Las grandes potencias europeas han llegado a un acuerdo con Rosas. Ya se ha levantado el bloqueo de Buenos Aires. Marmier cree que camina por la rué Vivienne cuando recorre la calle Perú. En las vidrieras, encuentra sedas de Lyon y el «Journal de Modes», novelas de Dumas y Sandeau y poesías de Musset; pero a la sombra de los portales del Cabildo deambulan negros descalzos, con uniforme de soldados, y resuena en el pavimento el trote de un gaucho.
Alguien explica a Marmier que ningún gaucho desgracia a nadie sin antes besar la hoja del cuchillo y jurar por la Inmaculada; y si el difunto era hombre querido, el degollador lo monta en su caballo y lo ata al recado para que entre jineteando al cementerio. Más allá, en las plazas suburbanas, Marmier descubre las carretas, navíos de la pampa, que de tierra adentro traen cueros y trigo y a la vuelta llevan paños y licores llegados desde El Havre o Liverpool.
El poeta cruza el río. Hace siete años que Montevideo sufre sitio por la espalda, acosada por el ejército gaucho del general Oribe, pero la ciudad sobrevive de cara al río-mar, gracias a los navíos franceses que derraman sobre los muelles mercaderías y dineros. Uno de los periódicos montevideanos se llama «Le Patriote Frangais» y es francesa la mayoría de la población. En el refugio de los enemigos de Rosas, anota Marmier,
los ricos se han vuelto pobres y todos se han vuelto locos.
Una onza de oro paga un galán por prender una camelia a la cabellera de su novia y la dueña de casa ofrece a la visita un ramo de madreselvas ceñido en aro de plata, rubíes y esmeraldas. Para las damas de Montevideo, la guerra entre las vanguardistas y las conservadoras parece más importante que la guerra contra los campesinos uruguayos, guerra de verdad que mata gente. Las vanguardistas llevan el pelo cortísimo y las conservadoras lucen frondoso rulerío.
(196)
Alejandro Dumas se arremanga los puños de fina batista y de un plumazo escribe las épicas páginas de «Montevideo o la nueva Troya».
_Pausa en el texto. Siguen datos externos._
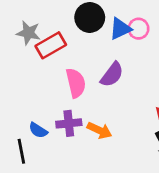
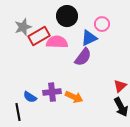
blue triangle: (120, 29) -> (89, 38), moved
gray star: (28, 33) -> (23, 27), turned -30
pink semicircle: (76, 83) -> (57, 42), moved, turned -75

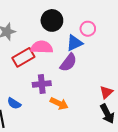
red rectangle: (39, 36) -> (23, 57), moved
purple cross: (52, 92) -> (42, 84), moved

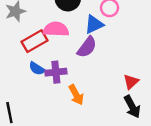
blue semicircle: (14, 103) -> (37, 69), moved
orange arrow: (59, 103) -> (76, 95), turned 36

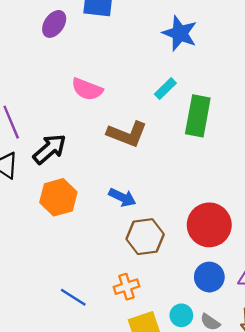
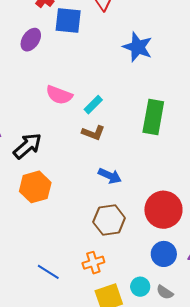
cyan rectangle: (165, 89) -> (93, 105), moved
brown L-shape: (127, 134) -> (93, 133), size x0.7
blue arrow: (122, 197) -> (110, 176), moved

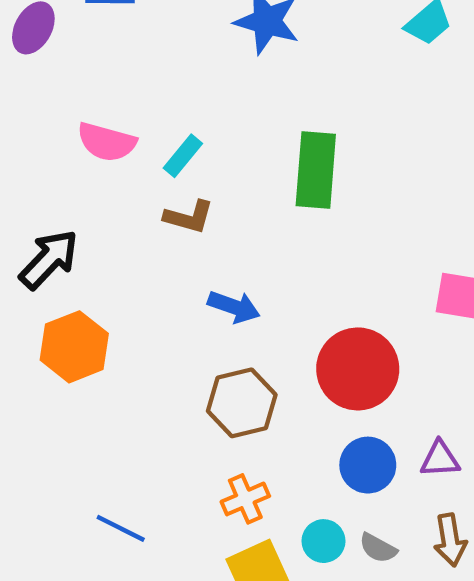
orange cross: (93, 263) -> (245, 499), moved

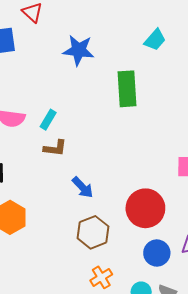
green rectangle: (316, 170) -> (127, 89), moved
blue arrow: (234, 307) -> (83, 187), turned 35

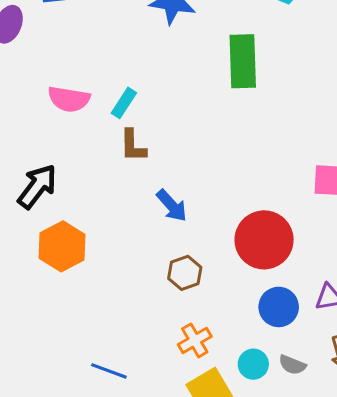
brown L-shape: (55, 148) -> (133, 146), turned 80
brown hexagon: (93, 232) -> (185, 273), size x0.7

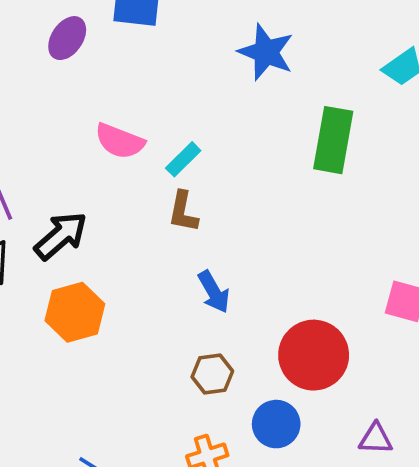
blue circle: (279, 307) -> (276, 424), moved

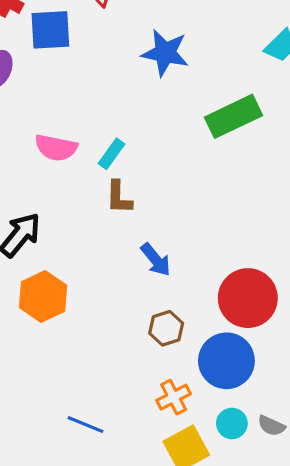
green rectangle: (333, 140) -> (234, 116), turned 64
blue circle: (276, 424) -> (226, 361), size x1.4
El novelista, hombre de fantasía y glotonería, ha cotizado en cinco mil francos esta profesional proeza de la imaginación. Llama
montaña
al humilde cerro montevideano y convierte en epopeya griega a la guerra de los mercaderes extranjeros contra la caballería gaucha. Las huestes de Giuseppe Garibaldi, que pelean por Montevideo, no llevan al frente la bandera del Uruguay sino la clásica calavera pirata con las tibias cruzadas sobre fondo negro; pero en la novela que Dumas escribe por encargo no hay más que mártires y titanes en la defensa de la ciudad casi francesa.
(101)
En el puerto de Montevideo ha nacido Isidoro Ducasse. Una doble muralla de fortificaciones separa del campo a la ciudad sitiada. Isidoro crece aturdido por los cañonazos y viendo pasar moribundos que cuelgan de los caballos.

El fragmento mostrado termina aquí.